In Nepal 2 in 5 children suffer from stunting or chronic malnutrition & poor nutrition contributes to more than half of all child deaths — but this issue is remarkably easy to address…
Nepal is a country of extreme and remote terrain. While the economy is dominantly agriculture, production is limited. Further, in rural Nepali tradition, widely available, inexpensive foods such as leafy greens, sprouted vegetables, and raw cruciferous vegetables have been considered livestock feed and not fit for human consumption. For the majority of Nepali people in rural areas, white rice is the main source of food. Lacking adequate nutrients in their diets, mothers are often unable to produce sufficient breast milk which contributes to high rates of malnutrition and infant mortality. Children who survive often face nutritional stunting, mental and physical disabilities, and are susceptible to other illnesses and infections.
The overall lack of awareness in Nepal about the relationship between nutrition and health has resulted in an alarming rate of malnutrition in rural villages while the Nepali government hospitals offer limited treatment programs – focusing on opportunistic infections and immediate remedies rather than preventative and long-term care for the underlying malnutrition.

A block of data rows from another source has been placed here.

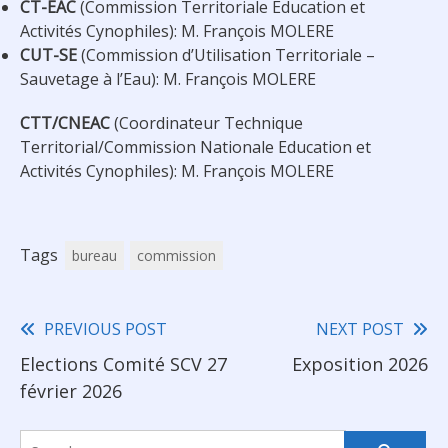
CT-EAC
(Commission Territoriale Education et
Activités Cynophiles): M. François MOLERE
CUT-SE
(Commission d’Utilisation Territoriale –
Sauvetage à l’Eau): M. François MOLERE
CTT/CNEAC
(Coordinateur Technique
Territorial/Commission Nationale Education et
Activités Cynophiles): M. François MOLERE
Tags
bureau
commission
PREVIOUS POST
NEXT POST
Read
Elections Comité SCV 27
Exposition 2026
more
février 2026
articles
Search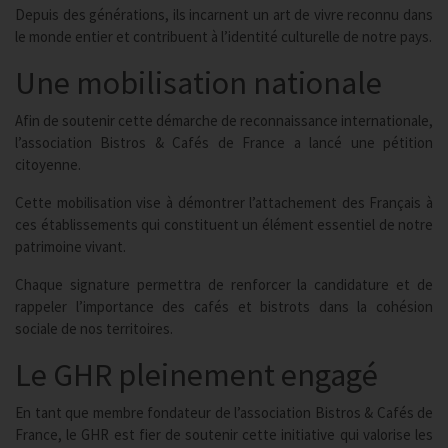
Depuis des générations, ils incarnent un art de vivre reconnu dans
le monde entier et contribuent à l’identité culturelle de notre pays.
Une mobilisation nationale
Afin de soutenir cette démarche de reconnaissance internationale,
l’association Bistros & Cafés de France a lancé une pétition
citoyenne.
Cette mobilisation vise à démontrer l’attachement des Français à
ces établissements qui constituent un élément essentiel de notre
patrimoine vivant.
Chaque signature permettra de renforcer la candidature et de
rappeler l’importance des cafés et bistrots dans la cohésion
sociale de nos territoires.
Le GHR pleinement engagé
En tant que membre fondateur de l’association Bistros & Cafés de
France, le GHR est fier de soutenir cette initiative qui valorise les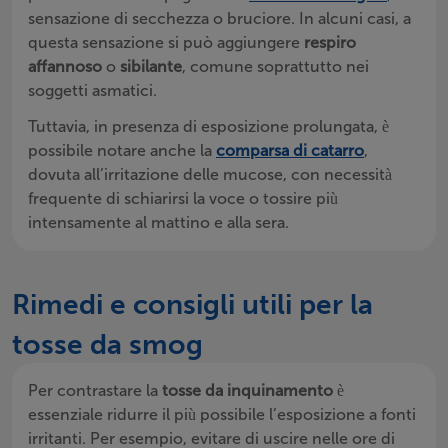
sensazione di secchezza o bruciore. In alcuni casi, a
questa sensazione si può aggiungere
respiro
affannoso
o
sibilante
, comune soprattutto nei
soggetti asmatici.
Tuttavia, in presenza di esposizione prolungata, è
possibile notare anche la
comparsa di catarro
,
dovuta all’irritazione delle mucose, con necessità
frequente di schiarirsi la voce o tossire più
intensamente al mattino e alla sera.
Rimedi e consigli utili per la
tosse da smog
Per contrastare la
tosse da inquinamento
è
essenziale ridurre il più possibile l’esposizione a fonti
irritanti. Per esempio, evitare di uscire nelle ore di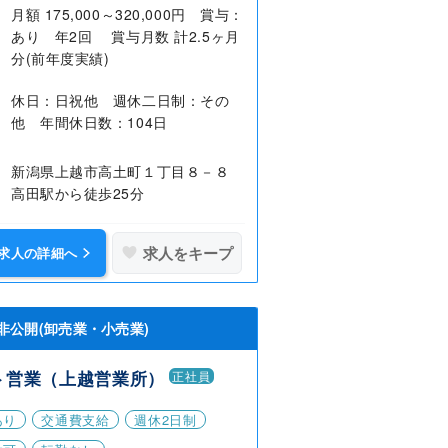
月額 175,000～320,000円 賞与：
あり 年2回 賞与月数 計2.5ヶ月
分(前年度実績)
休日：日祝他 週休二日制：その
他 年間休日数：104日
新潟県上越市高土町１丁目８－８
高田駅から徒歩25分
求人をキープ
求人の詳細へ
非公開(卸売業・小売業)
ト営業（上越営業所）
正社員
あり
交通費支給
週休2日制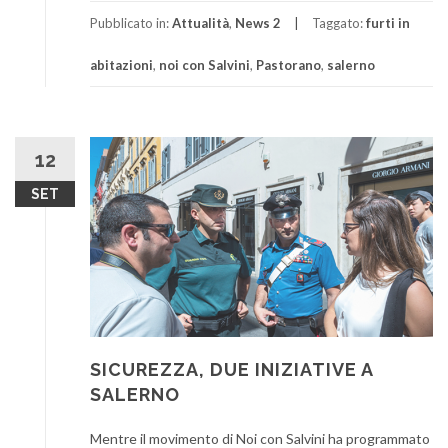
Pubblicato in:
Attualità
,
News 2
Taggato:
furti in
abitazioni
,
noi con Salvini
,
Pastorano
,
salerno
12
SET
SICUREZZA, DUE INIZIATIVE A
SALERNO
Mentre il movimento di Noi con Salvini ha programmato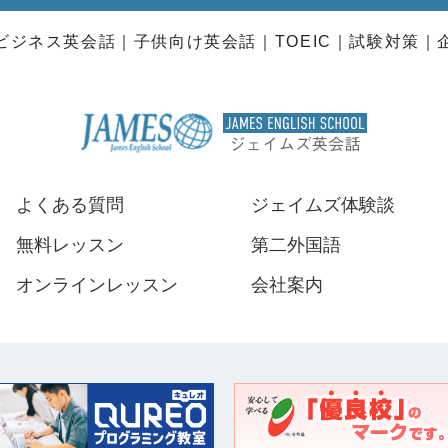
ビジネス英会話
子供向け英会話
TOEIC
試験対策
よくある質問
ジェイムズ体験談
無料レッスン
第二外国語
オンラインレッスン
会社案内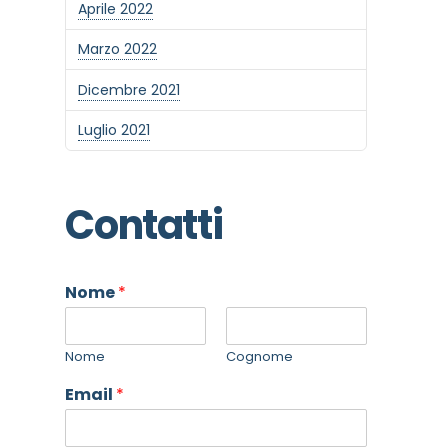
Aprile 2022
Marzo 2022
Dicembre 2021
Luglio 2021
Contatti
Nome
*
Nome
Cognome
Email
*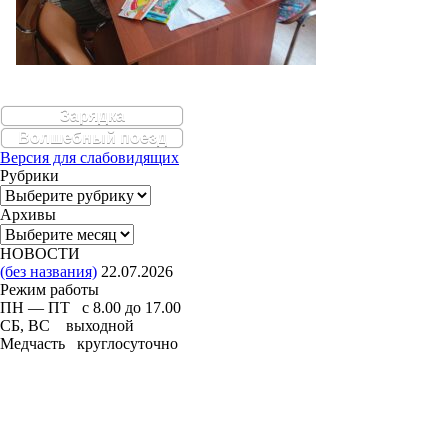
Зарядка
Волшебный поезд
Версия для слабовидящих
Рубрики
Рубрики
Архивы
Архивы
НОВОСТИ
(без названия)
22.07.2026
Режим работы
ПН — ПТ с 8.00 до 17.00
СБ, ВС выходной
Медчасть круглосуточно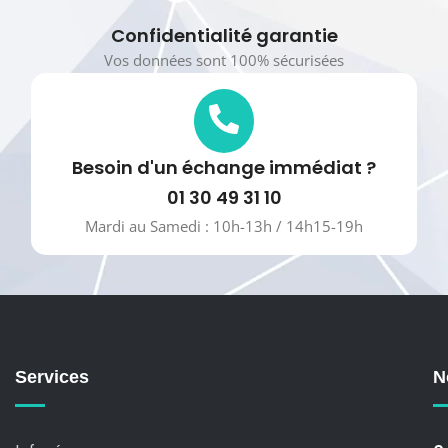
Confidentialité garantie
Vos données sont 100% sécurisées
Besoin d'un échange immédiat ?
01 30 49 31 10
Mardi au Samedi : 10h-13h / 14h15-19h
Services
N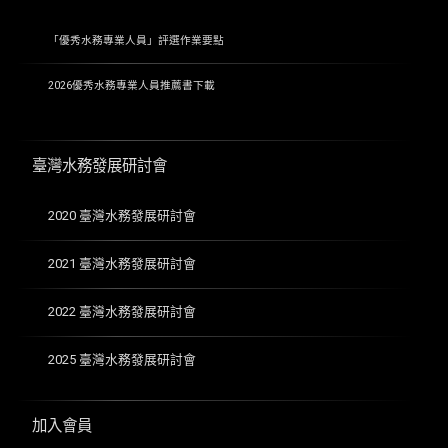
「優秀水務專業人員」評選作業要點
2026優秀水務專業人員推薦書下載
臺灣水務發展研討會
2020 臺灣水務發展研討會
2021 臺灣水務發展研討會
2022 臺灣水務發展研討會
2025 臺灣水務發展研討會
加入會員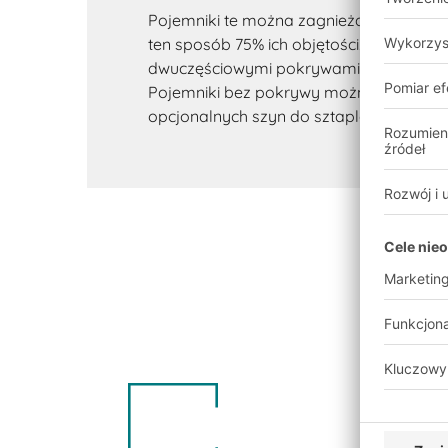
Pojemniki te można zagnieżdżać, gdy są
ten sposób 75% ich objętości. Pojemniki
dwuczęściowymi pokrywami na zawiasa
Pojemniki bez pokrywy można sztaplow
opcjonalnych szyn do sztaplowania.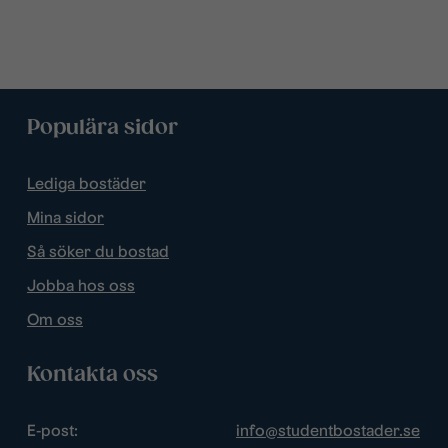
Populära sidor
Lediga bostäder
Mina sidor
Så söker du bostad
Jobba hos oss
Om oss
Kontakta oss
E-post:
info@studentbostader.se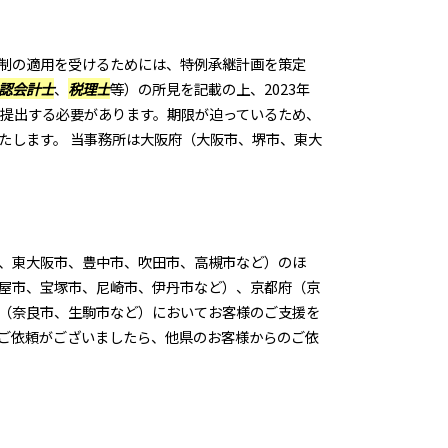
制の適用を受けるためには、特例承継計画を策定
認会計士
、
税理士
等）の所見を記載の上、2023年
に提出する必要があります。期限が迫っているため、
たします。 当事務所は大阪府（大阪市、堺市、東大
、東大阪市、豊中市、吹田市、高槻市など）のほ
屋市、宝塚市、尼崎市、伊丹市など）、京都府（京
（奈良市、生駒市など）においてお客様のご支援を
ご依頼がございましたら、他県のお客様からのご依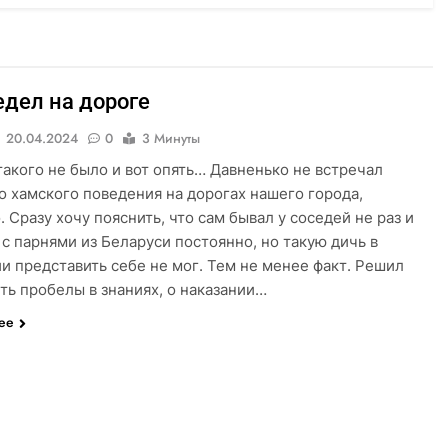
едел на дороге
20.04.2024
0
3 Минуты
такого не было и вот опять… Давненько не встречал
о хамского поведения на дорогах нашего города,
. Сразу хочу пояснить, что сам бывал у соседей не раз и
с парнями из Беларуси постоянно, но такую дичь в
и представить себе не мог. Тем не менее факт. Решил
ть пробелы в знаниях, о наказании…
лее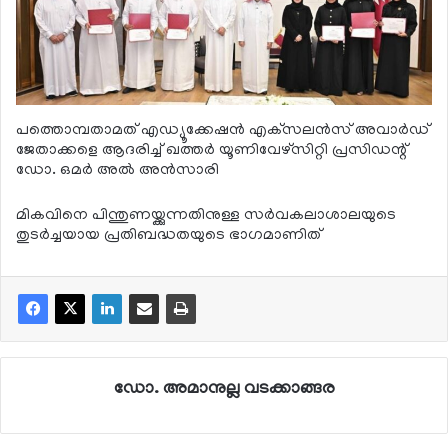
പത്തൊമ്പതാമത് എഡ്യൂക്കേഷന്‍ എക്‌സലന്‍സ് അവാര്‍ഡ്
ജേതാക്കളെ ആദരിച്ച് ഖത്തര്‍ യൂണിവേഴ്സിറ്റി പ്രസിഡന്റ്
ഡോ. ഒമര്‍ അല്‍ അന്‍സാരി
മികവിനെ പിന്തുണയ്ക്കുന്നതിനുള്ള സര്‍വകലാശാലയുടെ
തുടര്‍ച്ചയായ പ്രതിബദ്ധതയുടെ ഭാഗമാണിത്
ഡോ. അമാനുല്ല വടക്കാങ്ങര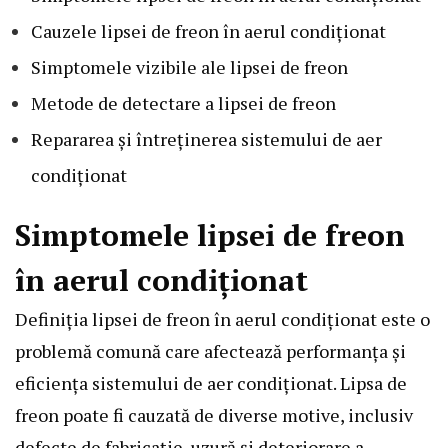
Cauzele lipsei de freon în aerul condiționat
Simptomele vizibile ale lipsei de freon
Metode de detectare a lipsei de freon
Repararea și întreținerea sistemului de aer
condiționat
Simptomele lipsei de freon
în aerul condiționat
Definiția lipsei de freon în aerul condiționat este o
problemă comună care afectează performanța și
eficiența sistemului de aer condiționat. Lipsa de
freon poate fi cauzată de diverse motive, inclusiv
defecte de fabricație, uzură și deteriorare a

“Pratik”, a 22 month old boy from a family of 6, was brought to the NRH in Chitawan from a very remote village called Lothar.
The impoverished family ate only two meager meals each day with very little protein. Pratik was suffering from diarrhea and had very little appetite. Frightened by his worsening condition, his parents took him to the government hospital at Chitawan where the doctor referred him to the NRH. At admission, Pratik weighed only 12 lbs. – 6 lbs. below the normal weight for his 27.5” height. With protruding ribs, sparse hair, and ashen skin, he was severely distressed.
Pratik could only stomach liquid (milk) for the first week of his stay. He was then fed healthy versions of the food his family could easily access or grow themselves, while his mother was educated on the importance of nutrition.
With nutritious food, proper medication and care, Pratik’s condition improved dramatically. While he stayed a little longer than the average 21 to 28 days, in less than 6 weeks he gained 5 lbs. and transformed into a healthy and happy boy.
Nepal is filled with children like Pratik. To address this issue, NYF builds Nutrition Rehabilitation Homes (NRHs) throughout Nepal—the only facilities in the country dedicated exclusively to the treatment of malnourished children. With help from supporters like you, these homes have restored the health and vitality of more than 15,000 children since 1998. In 2017, we launched the 17th NRH, in remote Dadeldhura.
During the course of their 3-4 week stay, listless, critically-underweight children are restored to health with a carefully monitored diet. To ensure that the children stay healthy long-term, NRH staff teach caregivers (mostly mothers) how to cook locally available, nutrient-dense foods. The mothers, in turn, return to their villages and share what they’ve learned with others in their villages.
We are proud of our partnership with the Nepali government which ensures that ongoing operations and expenses of all NRHs (except the flagship center in Kathmandu) are transitioned to the government over the course of five years. So far, 15 of the 17 have been fully transitioned to the government as planned. This model ensures long term sustainability of health services people rely on and ensures maximum impact of support like yours.
In addition to this lifesaving treatment, the underlying causes of malnutrition can be addressed through increased awareness of nutritiously combining readily available locally-grown foods and the importance of hygiene. As we’ve transitioned most of our NRHs to the Nepali government, NYF is continuing to expand our reach by bringing Nutrition Outreach camps to extremely remote rural communities where residents are isolated by rough terrain and lack of transportation.